Vietnam’s economy remains resilient thanks to robust domestic demand and export-oriented manufacturing, according to the World Bank’s latest Taking Stock report. Vietnam’s medium-term outlook remains favourable, with gross domestic product (GDP) expected to expand by 6% this year.
The report, a biannual review of the country’s economic performance, finds that Vietnam’s growth slowed to 5.9% during the first three quarters of the year, mainly because of a severe drought that has reduced agricultural output, cut down on oil production and slowed external demand. The fundamental drivers of growth – resilient domestic demand and export oriented manufacturing – remain in force.
Vietnam’s growth was accompanied by low inflation and widening current account surplus. And despite price hikes for health and education services, core inflation remains low and headline inflation is expected to stay below the official target of 5%.
“Vietnam’s macroeconomic stability creates a favourable environment for policy makers to accelerate structural reforms, which is crucial as the country moves toward a more productivity-led growth model,” said Ousmane Dione, World Bank Country Director for Vietnam. “The adoption of the 2016-2020 economic restructuring plan by (the) National Assembly in November, for instance, would address some of the emerging obstacles to growth in the economy.”
According to the report, Vietnam’s fiscal deficit remains sizable and is approaching the statutory limit of 65% of GDP, but the government has reinforced its commitment to achieving fiscal consolidation in the medium term. The economy’s recent performance owes in part to rapid credit growth and an accommodative fiscal stance, which may support growth in the short term but amplify existing medium-term financial and fiscal risks.

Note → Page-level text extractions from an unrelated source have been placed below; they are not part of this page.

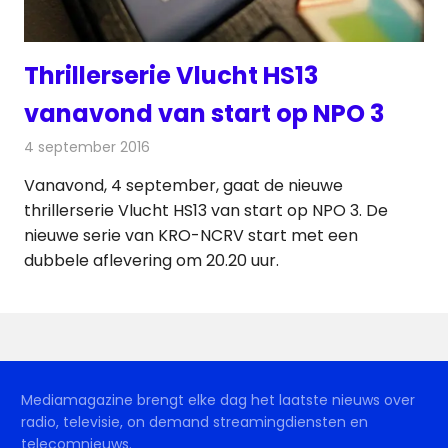
Thrillerserie Vlucht HS13
vanavond van start op NPO 3
4 september 2016
Redactie
Nieuws
,
Televisienieuws
Vanavond, 4 september, gaat de nieuwe
thrillerserie Vlucht HS13 van start op NPO 3. De
nieuwe serie van KRO-NCRV start met een
dubbele aflevering om 20.20 uur.
Mediamagazine brengt elke dag het laatste nieuws over
radio, televisie, on demand streamingdiensten en
telecomnieuws.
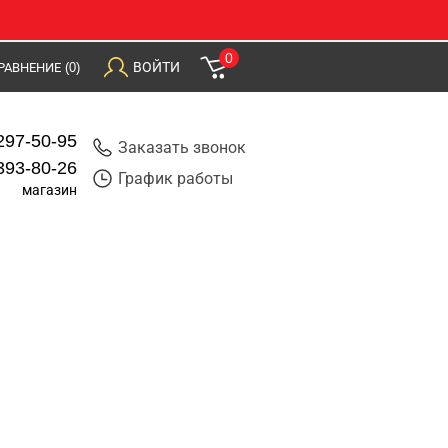
0
ВОЙТИ
РАВНЕНИЕ
(0)
297-50-95
Заказать звонок
393-80-26
График работы
магазин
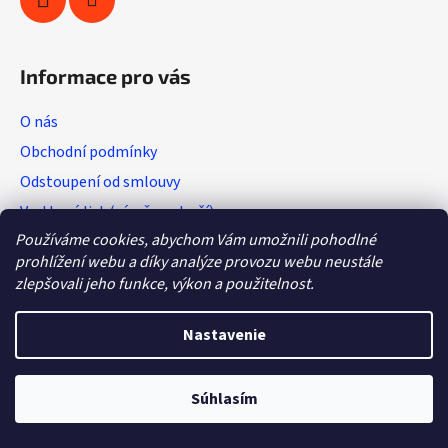
Informace pro vás
O nás
Obchodní podmínky
Odstoupení od smlouvy
Vratkový list (výměna zboží)
Používáme cookies, abychom Vám umožnili pohodlné
Reklamační protokol
prohlížení webu a díky analýze provozu webu neustále
GDPR
zlepšovali jeho funkce, výkon a použitelnost.
Nastavenie
Vytvoril Shoptet
Copyright 2026
Hobby - sport
. Všetky práva vyhradené.
Súhlasím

Easing monetary conditions and reducing credit growth could also worsen existing macroeconomic and financial vulnerabilities, the report said. Risks that could adversely affect medium term prospects include delayed implementation of structural and fiscal reforms, a further slowdown in the global economy, fragile global financial market conditions, and the prospect of rising interest rates in the US.
The report also notes that Vietnam’s agricultural sector has made enormous progress, such as higher productivity and output, contributing to national goals of achieving food security, poverty reduction and social stability. It also points out the growing concerns about the quality and sustainability of Vietnam’s agricultural growth. Higher productivity has come from more and more inputs and increasing environmental costs.

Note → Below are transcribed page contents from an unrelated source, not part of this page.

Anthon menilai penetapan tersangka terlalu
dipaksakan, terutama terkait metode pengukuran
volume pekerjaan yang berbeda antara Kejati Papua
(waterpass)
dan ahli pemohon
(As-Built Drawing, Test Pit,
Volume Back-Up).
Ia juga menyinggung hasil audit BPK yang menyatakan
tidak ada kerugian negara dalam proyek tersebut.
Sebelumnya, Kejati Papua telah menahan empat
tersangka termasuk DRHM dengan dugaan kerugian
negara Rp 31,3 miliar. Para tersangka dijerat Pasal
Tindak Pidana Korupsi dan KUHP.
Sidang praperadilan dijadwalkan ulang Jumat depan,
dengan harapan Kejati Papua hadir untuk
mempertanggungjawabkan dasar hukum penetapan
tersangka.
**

According to the report, the Vietnamese government has played a major role in agricultural development. But the government will need to lead less yet facilitate more to transform Vietnam’s agriculture and agro-food system. For example, the government can undertake less direct investment in agriculture while focusing more on facilitating a more active agricultural land market, supporting rural infrastructure, reducing the transaction costs of farmers and agro-enterprises, and revitalising the country’s agricultural innovation system.